事案の概要
まず、事案の概要を説明します。インターネットにおける販売サイトpilki.ruは2005年以来、マニキュア製品を販売していました。そんな中、 2012年になって、突然、別の会社が販売サイトpilkishop.ruをオープンし、2016年に«ПИLКИ ШОП»(PILKI SHOP)を商標登録しました。 そして、さらに2年が経った頃、PILKI SHOP商標の所有者がpilki.ruというドメインが自身の運営するpilkishop.ruというドメインに非常に似ていると思い、pilki.ruのドメインを自身のものにしようとして、裁判所に提訴しました。
裁判所の判断
第一審と控訴審において、請求は棄却されました。
もっとも、これに対して、破毀審は、これらの判断が間違っていたとして、破毀差戻しを行いました。
破毀審が強調した点は、商標権の有無というところです。たしかに、ドメインは商標権の独占権の対象に含まれますが、あくまで「商標権」の独占権の一内容にドメイン保護が位置づけられるにすぎないので、ドメインの使用開始にかかわらず、商標権の登録をして初めてドメインが保護の対象となるとの判断がなされました。
判決の抜粋
以下、この点を示した破毀審の判断部分を抜粋します。
「В соответствии с пунктом 3 статьи 1484 ГК РФ никто не вправе использовать без разрешения правообладателя сходные с его товарным знаком обозначения в отношении товаров (услуг), для индивидуализации которых товарный знак зарегистрирован, или однородных товаров (услуг), если в результате такого использования возникнет вероятность смешения. При этом использование таких обозначений в сети «Интернет», в том числе в доменном имени и при других способах адресации, входит в объем исключительного права на товарный знак. 」
つまり、ロシア民法1484条3項に従い、商品やサービスと関連して商標権を登録している者の同意がない限り、その者の商標あるいはその商標類似の商標を別の者が自己の商品やサービスに用いることはできない、と破毀審は判断したうえで、ドメインやその他のアドレスの指定方法も商標権の独占権の対象に含まれる、と判断しました。

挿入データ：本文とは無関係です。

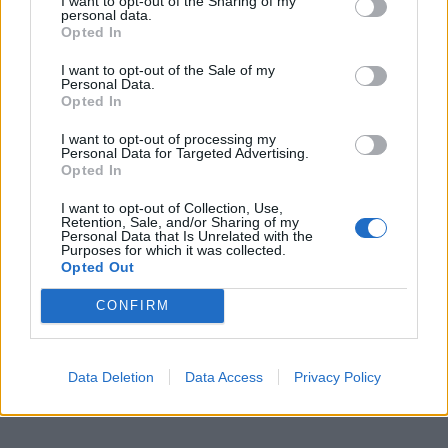
I want to opt-out of the Sharing of my
personal data.
Opted In
I want to opt-out of the Sale of my
Personal Data.
Opted In
I want to opt-out of processing my
Personal Data for Targeted Advertising.
Opted In
I want to opt-out of Collection, Use,
Retention, Sale, and/or Sharing of my
Personal Data that Is Unrelated with the
Purposes for which it was collected.
Opted Out
CONFIRM
Data Deletion
Data Access
Privacy Policy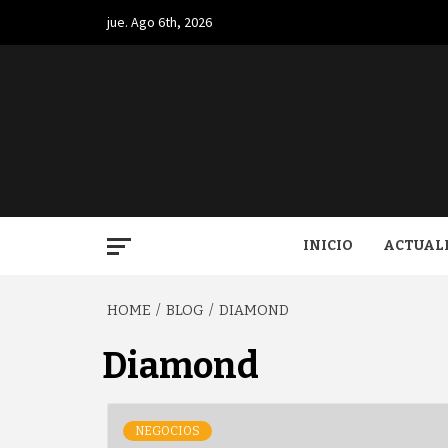
Skip
jue. Ago 6th, 2026
to
content
BUGA.
INICIO
ACTUAL
HOME
BLOG
DIAMOND
Diamond
NEGOCIOS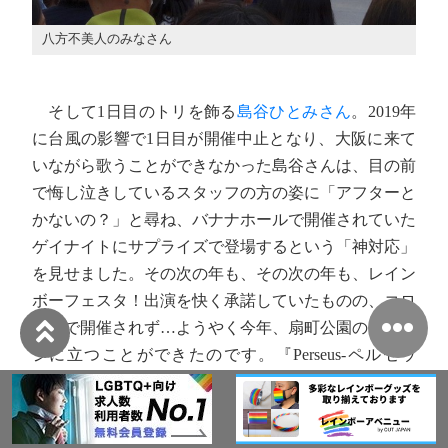
八方不美人のみなさん
そして1日目のトリを飾る
島谷ひとみさん
。2019年
に台風の影響で1日目が開催中止となり、大阪に来て
いながら歌うことができなかった島谷さんは、目の前
で悔し泣きしているスタッフの方の姿に「アフターと
かないの？」と尋ね、バナナホールで開催されていた
ゲイナイトにサプライズで登場するという「神対応」
を見せました。その次の年も、その次の年も、レイン
ボーフェスタ！出演を快く承諾していたものの、コロ
ナ禍で開催されず…ようやく今年、扇町公園のステー
ジに立つことができたのです。『Perseus-ペルセウ
ス-』では自ら二丁目で流行ってる合いの手を披露
し、レインボーフェスタ！のテーマソングである
『YUME日和』や、代表曲『亜麻色の髪の乙女』も歌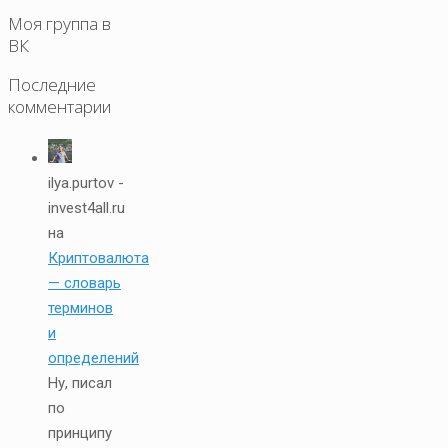
Моя группа в
ВК
Последние
комментарии
ilya.purtov -
invest4all.ru
на
Криптовалюта
— словарь
терминов
и
определений
Ну, писал
по
принципу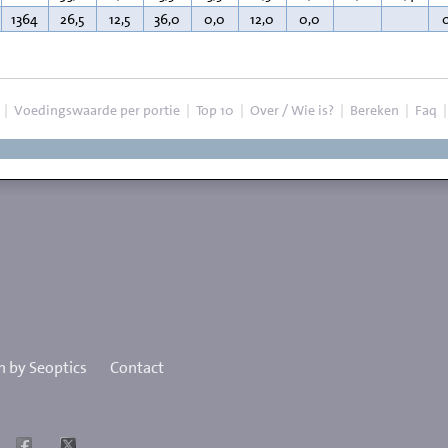
1364
26,5
12,5
36,0
0,0
12,0
0,0
|
Voedingswaarde per portie
|
Top 10
|
Over / Wie is?
|
Bereken
|
Faq
 by Seoptics
Contact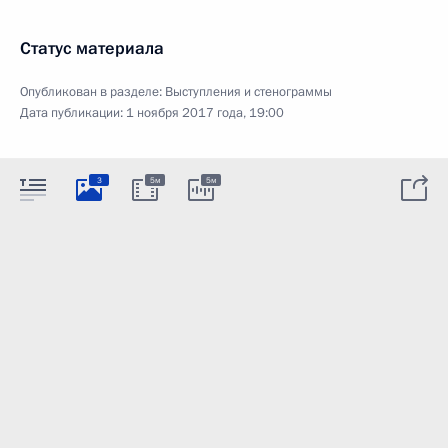
Статус материала
Опубликован в разделе:
Выступления и стенограммы
Дата публикации:
1 ноября 2017 года, 19:00
3
5м
5м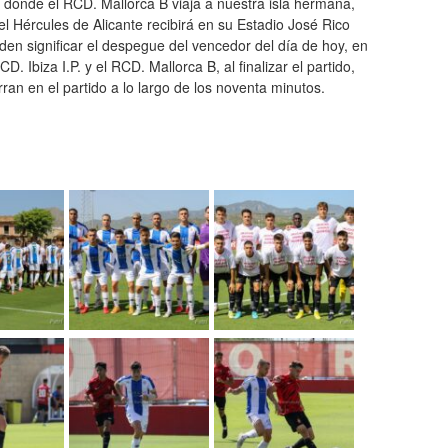
 donde el RCD. Mallorca B viaja a nuestra isla hermana,
 el Hércules de Alicante recibirá en su Estadio José Rico
den significar el despegue del vencedor del día de hoy, en
CD. Ibiza I.P. y el RCD. Mallorca B, al finalizar el partido,
ran en el partido a lo largo de los noventa minutos.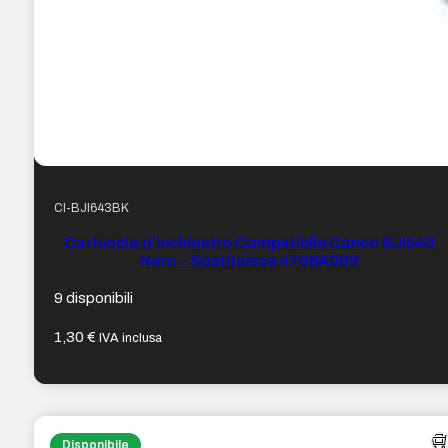
CI-BJI643BK
Cartuccia d’Inchiostro Compatibile Canon BJI643
Nero – Sostituisce 4708A002
9 disponibili
1,30
€
IVA inclusa
Disponibile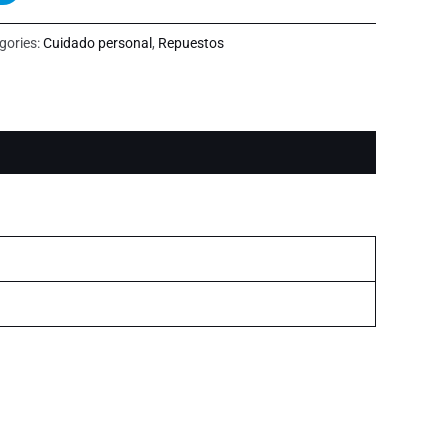
gories:
Cuidado personal
,
Repuestos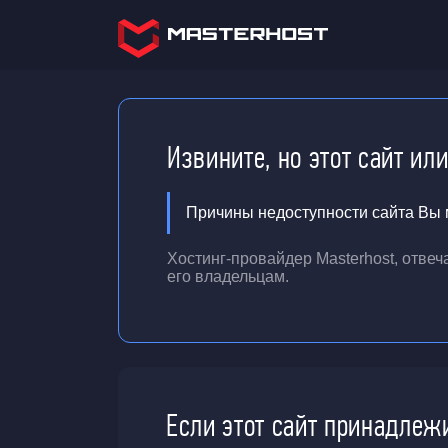
Извините, но этот сайт ил
Причины недоступности сайта Вы м
Хостинг-провайдер Masterhost, отве
его владельцам.
Если этот сайт принадлеж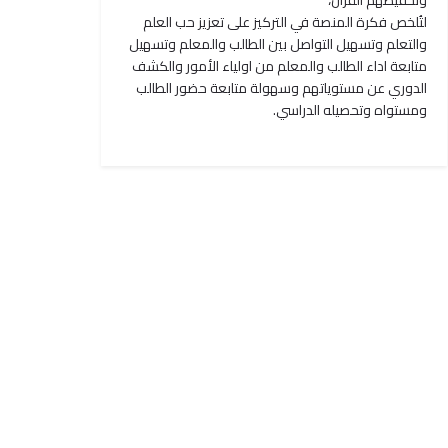
وتحفيظهم القرآن،
لتُلخص فكرة المنصة في التركيز على تعزيز حب العلم
والتعلم وتسهيل التواصل بين الطالب والمعلم وتسهيل
متابعة اداء الطالب والمعلم من اولياء الأمور والكشف
الدوري عن مستوياتهم وسهولة متابعة حضور الطالب
ومستواه وتحصيله الدراسي.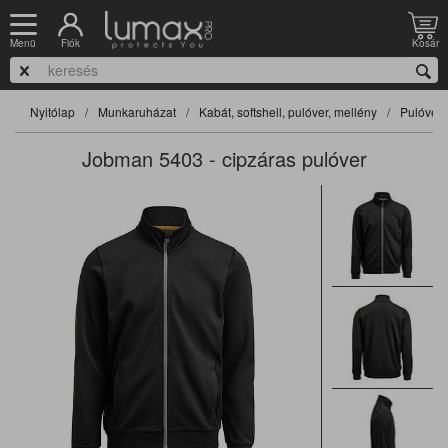
Fiók
Kosár
Menü
Nyitólap
Munkaruházat
Kabát, softshell, pulóver, mellény
Pulóver
Jobman 5403 - cipzáras pulóver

「…суд апелляционной инстанции не учел, что данные разъяснения во взаимосвязи с пунктом 3 статьи 1484 ГК РФ свидетельствуют о возможности защиты исключительного права на товарный знак безотносительно даты регистрации доменного имени. 」
つまり、控訴審はドメインの登録日に着目した判断をしましたが、破毀審は、控訴審のこの判断は不適切で、ロシア民法1484条3項と関連して、商標権の独占権保護の可能性のあるドメインを勘案する際には、ドメインの登録日に着目する必要はない、と判断したのです。